Too early to tell what kind of winter awaits
FARGO -- Those wondering what kind of weather to expect this winter will have to keep waiting for guidance.
It's too early to make a prediction about the outlook for winter, the North Dakota state climatologist said Thursday.
One key weather pattern used in climate predictions, the Pacific Ocean currents that swing between El Niño and La Niña, remain stuck in a neutral phase.
That means it's of no help right now as a predictor, said Adnan Akyuz, the North Dakota state climatologist.
Other indicators, including the Arctic Oscillation, are subject to change and don't provide an accurate prediction beyond two weeks or a month.
Soil moisture content is another predictor. Wet soils tend to produce cooler weather, since part of the sun's energy is absorbed in evaporation.
Recent wet conditions in an area that extends south of a diagonal line from southwest North Dakota to northeast North Dakota suggests cooler temperatures will persist this fall, Akyuz said.

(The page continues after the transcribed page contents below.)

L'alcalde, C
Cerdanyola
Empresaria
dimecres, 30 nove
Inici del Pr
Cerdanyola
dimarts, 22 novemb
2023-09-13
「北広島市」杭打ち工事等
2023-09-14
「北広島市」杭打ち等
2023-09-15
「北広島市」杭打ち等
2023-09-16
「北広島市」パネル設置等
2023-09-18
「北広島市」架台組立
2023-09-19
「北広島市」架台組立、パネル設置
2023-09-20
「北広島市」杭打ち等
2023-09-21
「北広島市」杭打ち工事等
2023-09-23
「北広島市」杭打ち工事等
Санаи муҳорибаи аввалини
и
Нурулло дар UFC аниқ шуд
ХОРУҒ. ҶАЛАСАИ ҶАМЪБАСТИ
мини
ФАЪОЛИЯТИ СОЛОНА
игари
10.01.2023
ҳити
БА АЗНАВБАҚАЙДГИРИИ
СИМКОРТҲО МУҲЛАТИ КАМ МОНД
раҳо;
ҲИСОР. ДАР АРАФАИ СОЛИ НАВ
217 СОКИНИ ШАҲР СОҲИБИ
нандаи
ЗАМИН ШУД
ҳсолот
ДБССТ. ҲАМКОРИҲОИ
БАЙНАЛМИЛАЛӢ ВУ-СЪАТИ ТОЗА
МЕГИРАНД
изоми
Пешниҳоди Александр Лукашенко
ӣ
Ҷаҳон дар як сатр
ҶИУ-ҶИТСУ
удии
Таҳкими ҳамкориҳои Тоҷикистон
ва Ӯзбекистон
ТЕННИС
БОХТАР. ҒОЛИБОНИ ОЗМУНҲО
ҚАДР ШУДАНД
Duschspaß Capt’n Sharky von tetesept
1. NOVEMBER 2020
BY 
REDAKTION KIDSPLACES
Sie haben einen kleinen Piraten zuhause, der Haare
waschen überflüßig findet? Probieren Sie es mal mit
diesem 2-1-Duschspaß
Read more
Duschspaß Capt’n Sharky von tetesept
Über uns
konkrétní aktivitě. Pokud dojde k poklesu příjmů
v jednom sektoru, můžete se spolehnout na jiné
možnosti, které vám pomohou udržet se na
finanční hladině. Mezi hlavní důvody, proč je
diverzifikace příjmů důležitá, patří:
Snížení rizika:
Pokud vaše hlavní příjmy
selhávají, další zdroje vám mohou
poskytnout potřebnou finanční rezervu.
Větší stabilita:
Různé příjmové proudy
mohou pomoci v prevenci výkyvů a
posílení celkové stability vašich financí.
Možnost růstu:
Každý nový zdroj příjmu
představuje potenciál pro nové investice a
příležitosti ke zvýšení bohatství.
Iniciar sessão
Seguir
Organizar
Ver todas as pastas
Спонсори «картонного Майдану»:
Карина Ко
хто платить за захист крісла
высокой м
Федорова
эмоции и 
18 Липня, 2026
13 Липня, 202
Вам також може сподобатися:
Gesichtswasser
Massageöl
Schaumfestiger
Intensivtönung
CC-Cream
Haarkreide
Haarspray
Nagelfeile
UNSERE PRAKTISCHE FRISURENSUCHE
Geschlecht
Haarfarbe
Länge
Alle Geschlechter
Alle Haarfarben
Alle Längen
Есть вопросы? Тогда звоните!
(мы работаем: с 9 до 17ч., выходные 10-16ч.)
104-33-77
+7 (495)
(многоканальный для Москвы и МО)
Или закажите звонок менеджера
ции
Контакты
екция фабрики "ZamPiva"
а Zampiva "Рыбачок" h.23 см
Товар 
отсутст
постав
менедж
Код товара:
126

"This is a tough time to be a climatologist," he said, referring to the lack of clarity in climate signals.
An early prediction of the upcoming winter by Accuweather predicts that the northern Plains and Upper Midwest should expect "several strong systems" "to unleash above-normal snow totals."
The Climate Prediction Center is due to update its seasonal outlooks on Oct. 17. Its last predictions, issued Sept. 19, for December, January and February, call for an equal chance of above normal or below normal temperatures and precipitation.